Não vi e adorei

Publicado em Crônicas

Severino Francisco

Esse eu não vi e adorei. Claro, estou falando do show de Paul McCartney para a plateia de agraciados pelos deuses no Clube do Choro. Não quero me jactar, ou melhor, não quero me jactar muito, mas a verdade é que tive o privilégio de assistir a shows memoráveis no Clube do Choro de Hermeto Paschoal, João Donato, Armandinho Macedo, Bide da Flauta, Altamiro Carrilho, Paulinho da Viola, Moraes Moreira, Pepeu Gomes e Hamilton de Holanda, entre outros.

Por vezes, nos momentos epifânicos, me batia a certeza fulminante da primazia de estar ali: aquele seria um grande show, não apenas em Brasília, mas em qualquer palco do mundo. E, neste sentido, o Clube do Choro é um lugar que se tornou sagrado pela presença de músicos tão talentosos, tão iluminados.
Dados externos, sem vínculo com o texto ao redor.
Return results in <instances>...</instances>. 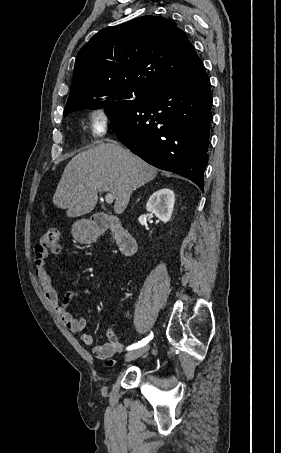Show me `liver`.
<instances>
[{
	"label": "liver",
	"instance_id": "liver-1",
	"mask_svg": "<svg viewBox=\"0 0 281 453\" xmlns=\"http://www.w3.org/2000/svg\"><path fill=\"white\" fill-rule=\"evenodd\" d=\"M158 168L123 148L117 140L99 142L78 152L68 162L54 192L53 202L67 216H83L95 208L98 190L115 198L114 210L124 212L133 190L156 178Z\"/></svg>",
	"mask_w": 281,
	"mask_h": 453
}]
</instances>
E, depois, pensei melhor e constatei que a minha avaliação não era tão absurda quanto poderia parecer em uma primeira mirada. Ora, de fato, Hermeto Paschoal, João Donato e Hamilton de Holanda já tocaram nos grandes templos do jazz. Pois, agora, o Clube do Choro recebeu uma sagração internacional com o show de Paul McCartney para uma pequena plateia, que transformou o espaço em um pub londrino, em um Cavern Club, onde os Beatles iniciaram a carreira.

Com 81 anos, Paul se movia, freneticamente, de um lado para o outro do palco, alternando guitarra, contrabaixo e piano, com uma energia de garoto do rock ‘n’rool. Existem momentos da história que parecem ser regidos por uma conjuração dos astros ou dos deuses. E aquela virada da década de 1960, de revoluções por minutos, foi um desses instantes extraordinários. As canções dos Beatles, modernas e eternas, embalaram e atiçaram o abalo sísmico nos valores, nos costumes e na política. Elas continuam a tocar nos corações de gerações muito diferentes.

O nosso repórter vascaíno Pedro Ibarra chegou à redação em uma mistura de êxtase, atordoamento e sobrexcitação. A todo momento, pessoas de várias gerações chegavam à sua mesa para saber como havia sido o show. Fiquei tão preocupado com o horário de fechamento que proibi o assédio, mas prometi que, após a entrega da matéria, Ibarra concederia uma entrevista coletiva para contar como foi o show.

É muito bonita a história que Reco do Bandolim contou sobre como e porque Paul quis tocar no Clube do Choro. Paul e John Lennon estudaram em uma escola de música em Liverpool. Muito tempo depois, quando ele ficou famoso, descobriu que a escola falira. Resolveu recuperar a instituição e, hoje, ela funciona plenamente, com mais de 4 mil alunos.

Paul não é uma celebridade vazia como são os nossos astros do futebol ou os cantores breganejos. Pertence a uma geração que cultivou os valores da justiça social, da insubmissão, da paz e da harmonia. Ele promoveu o encontro entre dois gêneros que, aparentemente, são incompatíveis: o rock e o choro. Só a arte é capaz de realizar esse pequeno milagre.

As circunstâncias ampliaram os limites do Clube do Choro. Ele é a casa do chorinho, mas também do samba, da rumba e do rock. Com o show de Paul McCartney o Clube do Choro recebeu a sua sacralização internacional. A história do Clube do Choro é uma história de luta e de resistência. Ele precisa de financiamento para continuar o trabalho de cultura e educação. É uma instituição que confere dignidade a Brasília.